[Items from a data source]
-- Opening Marker --

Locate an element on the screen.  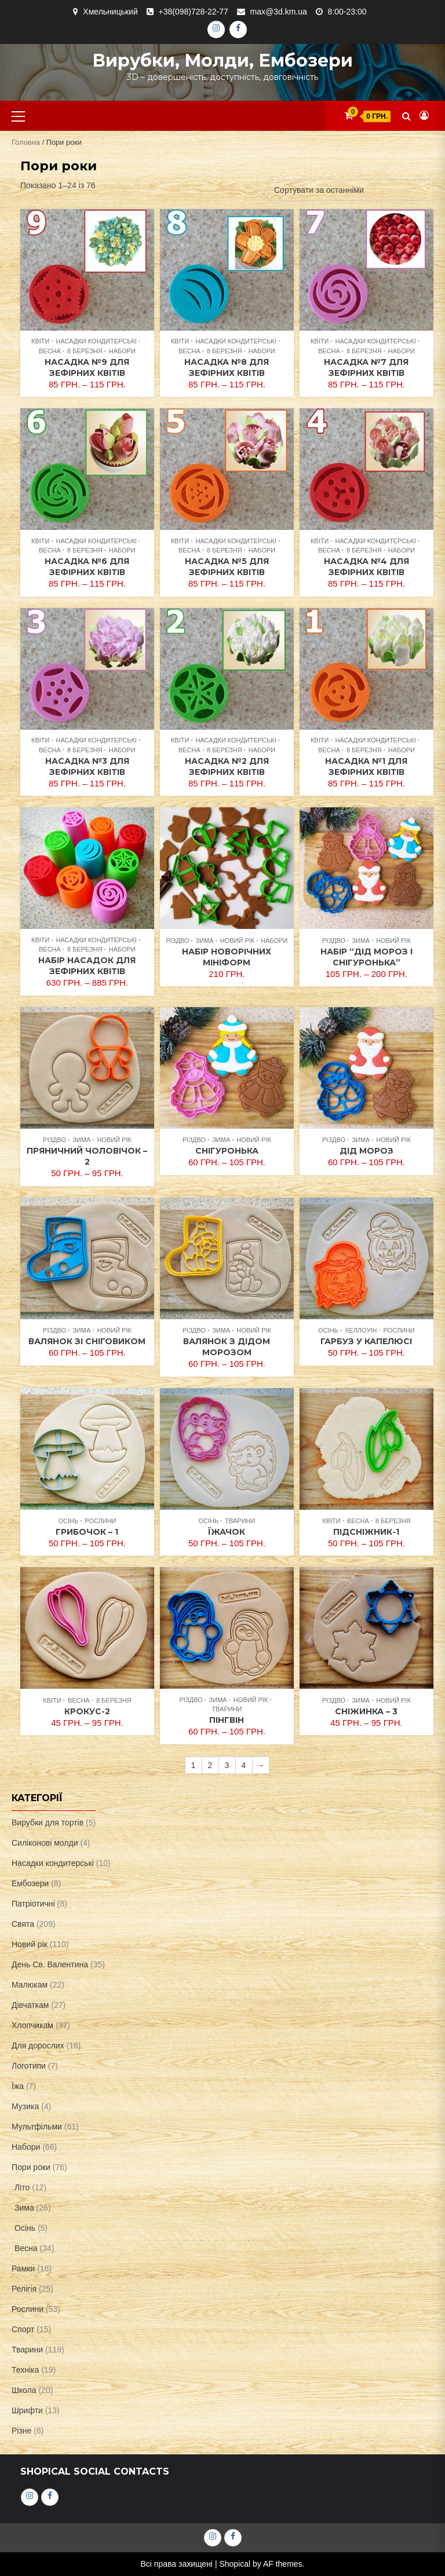
Весна is located at coordinates (50, 350).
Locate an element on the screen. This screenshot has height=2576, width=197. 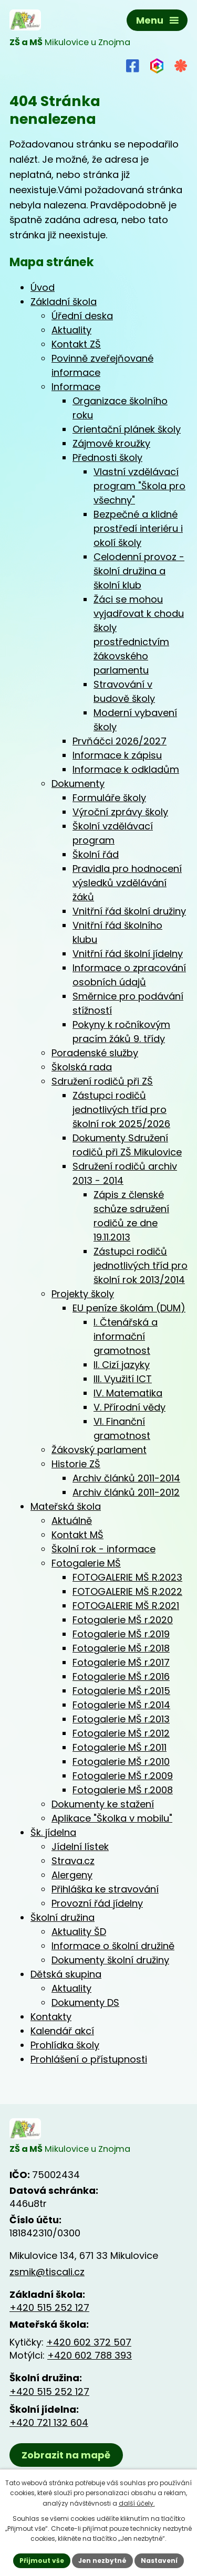
Dokumenty ke stažení is located at coordinates (102, 1804).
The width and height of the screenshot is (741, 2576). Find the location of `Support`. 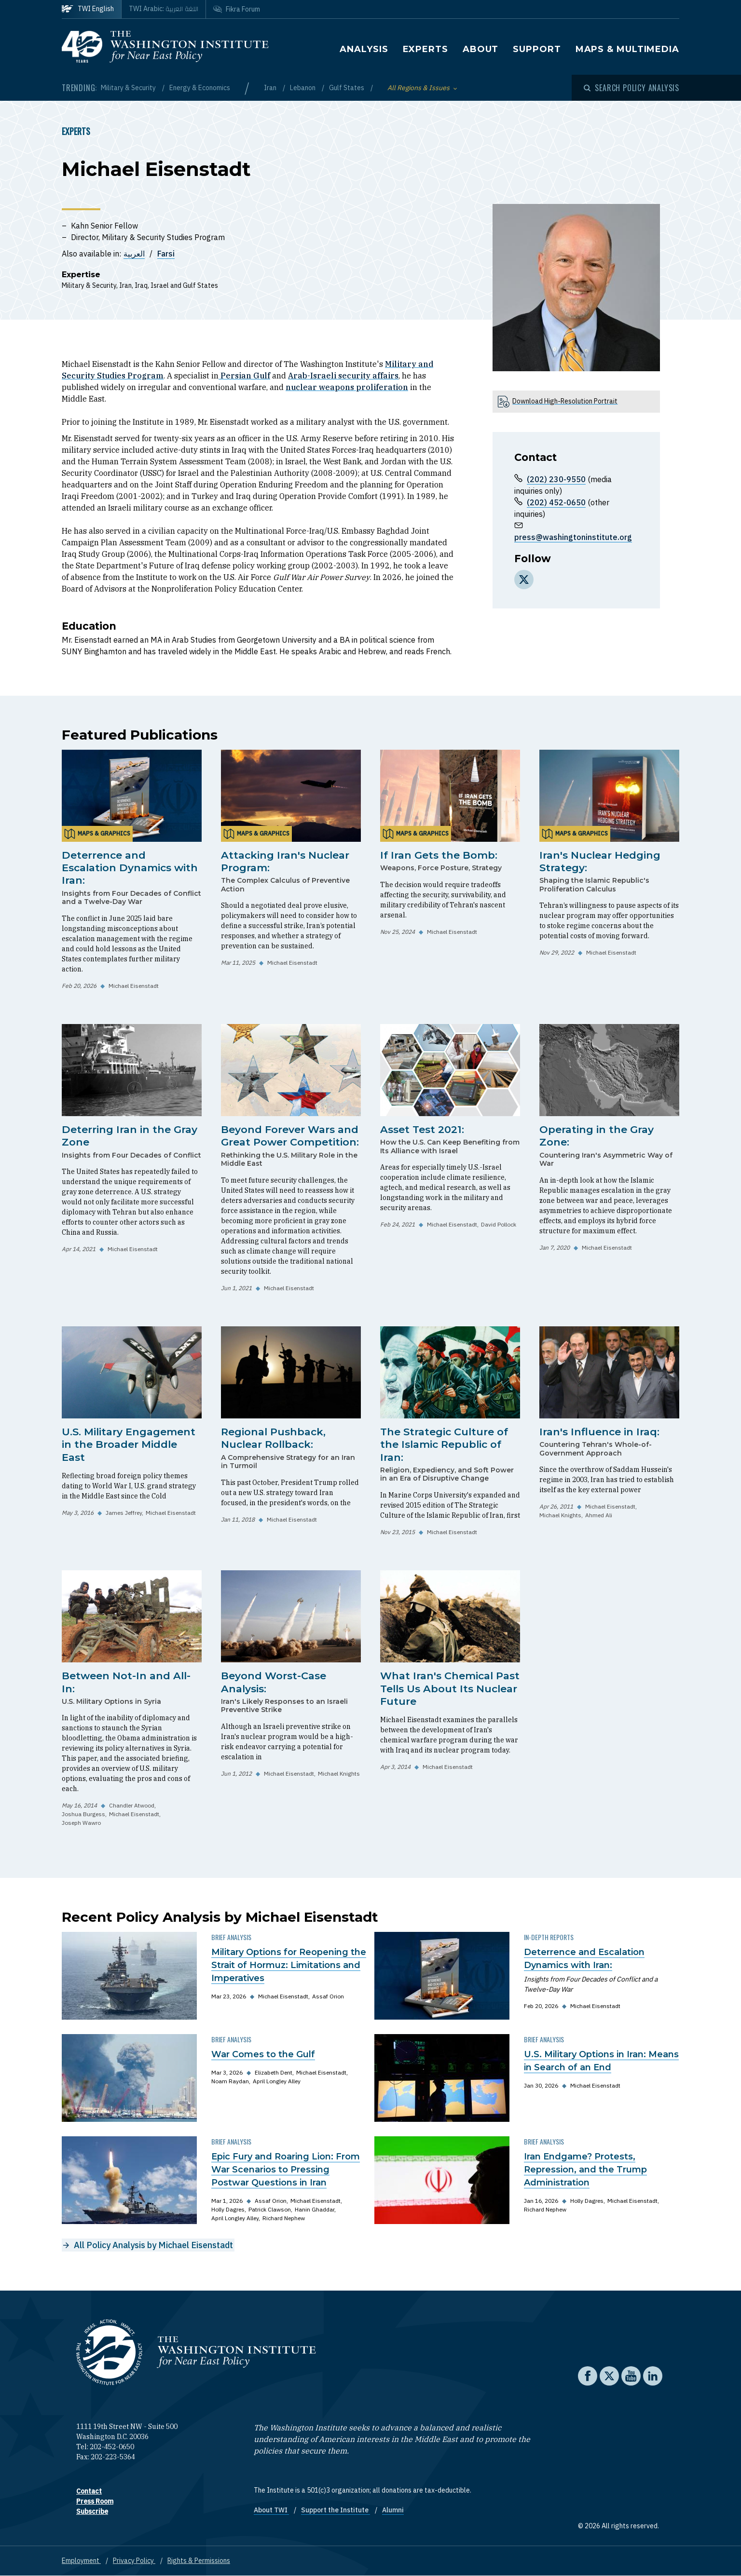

-- Closing Marker --

■ **Task statement**: With the images left out, set down every entry exactly.

■ **Result below**:
Locate an element on the screen.  
Весна is located at coordinates (50, 350).
Locate an element on the screen. This screenshot has height=2576, width=197. 
Dokumenty ke stažení is located at coordinates (102, 1804).
The width and height of the screenshot is (741, 2576). Find the location of `Support`. 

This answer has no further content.